When I was thinking about what to write about this week, I considered environmental impacts, cost and other aspects of veganism that I haven’t covered yet. But what I really wanted to talk about was animals, and that’s because they are the main reason why I went vegan. I’ve always been surrounded by animals – growing up, my family had a rabbit, guinea pigs, chickens, budgies, cats, a dog, a goat, and various lambs. I would probably attribute my fascination and love for animals to this, which makes it hard for me to imagine how others can grow up without much exposure to them and still be drawn to them. After all, investing a lot of time and money into an animal that seemingly does little more than help us to enjoy life seems to be going against the laws of evolution – if the animal doesn’t help us to survive, why invest our own resources into it? The answer to these questions may lie in this very post folks!
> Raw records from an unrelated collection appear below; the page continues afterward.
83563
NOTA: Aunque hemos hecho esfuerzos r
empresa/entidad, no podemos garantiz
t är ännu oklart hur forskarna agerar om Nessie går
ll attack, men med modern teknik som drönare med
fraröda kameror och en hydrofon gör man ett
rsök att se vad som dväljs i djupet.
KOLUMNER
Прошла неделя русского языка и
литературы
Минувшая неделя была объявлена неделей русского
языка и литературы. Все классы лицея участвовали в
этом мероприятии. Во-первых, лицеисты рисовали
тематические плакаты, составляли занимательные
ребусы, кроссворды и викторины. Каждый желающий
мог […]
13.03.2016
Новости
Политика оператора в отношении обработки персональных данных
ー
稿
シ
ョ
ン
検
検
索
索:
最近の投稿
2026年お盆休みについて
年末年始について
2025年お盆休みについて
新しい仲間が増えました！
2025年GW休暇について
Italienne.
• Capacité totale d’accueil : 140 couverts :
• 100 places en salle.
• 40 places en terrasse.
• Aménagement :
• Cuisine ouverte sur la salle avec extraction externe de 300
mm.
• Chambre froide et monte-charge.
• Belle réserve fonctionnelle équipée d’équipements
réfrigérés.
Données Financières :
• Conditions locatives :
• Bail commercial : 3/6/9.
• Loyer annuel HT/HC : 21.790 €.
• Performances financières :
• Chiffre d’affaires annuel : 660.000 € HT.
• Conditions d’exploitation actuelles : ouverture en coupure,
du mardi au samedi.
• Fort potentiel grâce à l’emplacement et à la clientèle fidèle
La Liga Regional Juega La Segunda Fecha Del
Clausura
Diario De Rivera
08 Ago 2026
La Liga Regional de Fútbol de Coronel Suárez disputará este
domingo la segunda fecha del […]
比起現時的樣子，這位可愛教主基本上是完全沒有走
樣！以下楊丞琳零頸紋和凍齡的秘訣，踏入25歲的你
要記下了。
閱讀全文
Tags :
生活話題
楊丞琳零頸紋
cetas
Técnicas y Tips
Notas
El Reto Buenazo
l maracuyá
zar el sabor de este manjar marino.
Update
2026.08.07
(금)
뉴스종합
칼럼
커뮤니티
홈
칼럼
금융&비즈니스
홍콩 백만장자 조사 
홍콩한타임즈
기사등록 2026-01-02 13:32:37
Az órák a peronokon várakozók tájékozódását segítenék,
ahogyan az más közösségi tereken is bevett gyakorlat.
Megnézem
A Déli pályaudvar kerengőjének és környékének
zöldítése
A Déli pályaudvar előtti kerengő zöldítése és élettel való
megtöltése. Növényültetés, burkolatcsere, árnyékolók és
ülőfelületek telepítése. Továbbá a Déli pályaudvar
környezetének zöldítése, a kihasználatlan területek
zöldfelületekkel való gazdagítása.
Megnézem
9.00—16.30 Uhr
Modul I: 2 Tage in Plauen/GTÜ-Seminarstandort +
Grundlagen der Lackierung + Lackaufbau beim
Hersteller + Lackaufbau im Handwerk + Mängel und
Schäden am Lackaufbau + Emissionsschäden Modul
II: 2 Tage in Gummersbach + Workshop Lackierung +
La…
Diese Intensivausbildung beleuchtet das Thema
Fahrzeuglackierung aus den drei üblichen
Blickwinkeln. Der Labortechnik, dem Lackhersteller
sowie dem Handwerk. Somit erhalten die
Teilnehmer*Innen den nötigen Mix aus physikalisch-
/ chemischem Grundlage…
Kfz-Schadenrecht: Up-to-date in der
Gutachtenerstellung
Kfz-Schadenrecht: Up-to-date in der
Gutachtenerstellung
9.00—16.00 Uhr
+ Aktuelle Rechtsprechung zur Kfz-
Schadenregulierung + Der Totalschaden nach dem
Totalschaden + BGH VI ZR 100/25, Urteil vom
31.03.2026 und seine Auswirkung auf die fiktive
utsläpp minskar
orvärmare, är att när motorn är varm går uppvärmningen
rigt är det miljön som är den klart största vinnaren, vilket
The question of why we like animals lies, like it does in a lot of human psychology, in our evolutionary history with our early (2.6 million years ago) hominid ancestors. In 1984, when biologist and theorist Edward O. Wilson was researching why people are drawn to nature and animals, he came across the term ‘biophilia’, coined first by Erich Fromm. It means “the passionate love for life and all that is alive”. Why would our ancestors develop this biophilia? According to Wilson, it was distinctly helpful to our survival to observe the behaviours of other species around us. If other animals were thriving in an area, it was probably because there was water, vegetation, prey and shelter there, and so we would thrive there too.
The animal connection
There may have been other ways that our ancestors used other animals to help us survive. ‘The animal connection’, a term created by paleoanthropologist Pat Shipman in 2010, refers to the process of “making animals into companions and/or partners, and treated as members of the family” – a kind of interdependence between human and animal. Any pet owner will be aware of this behaviour. Shipman believes that the origins of this however lie in the development of tools, and our subsequent hunting methods. Following hunting animals around and scavenging on the remains of their kills first prompted our taste for meat, and would have forced us to observe their behaviours. Additionally, observing the hunting methods, weapons (teeth and claws) and communication techniques of other pack animals, such as wolves, may have inspired our own hunting techniques and helped to fuel our own language and tool development. One glance at ancient cave paintings such as those in France’s Chauvet Cave is a convincing and beautiful sign that we were observing our animal neighbours.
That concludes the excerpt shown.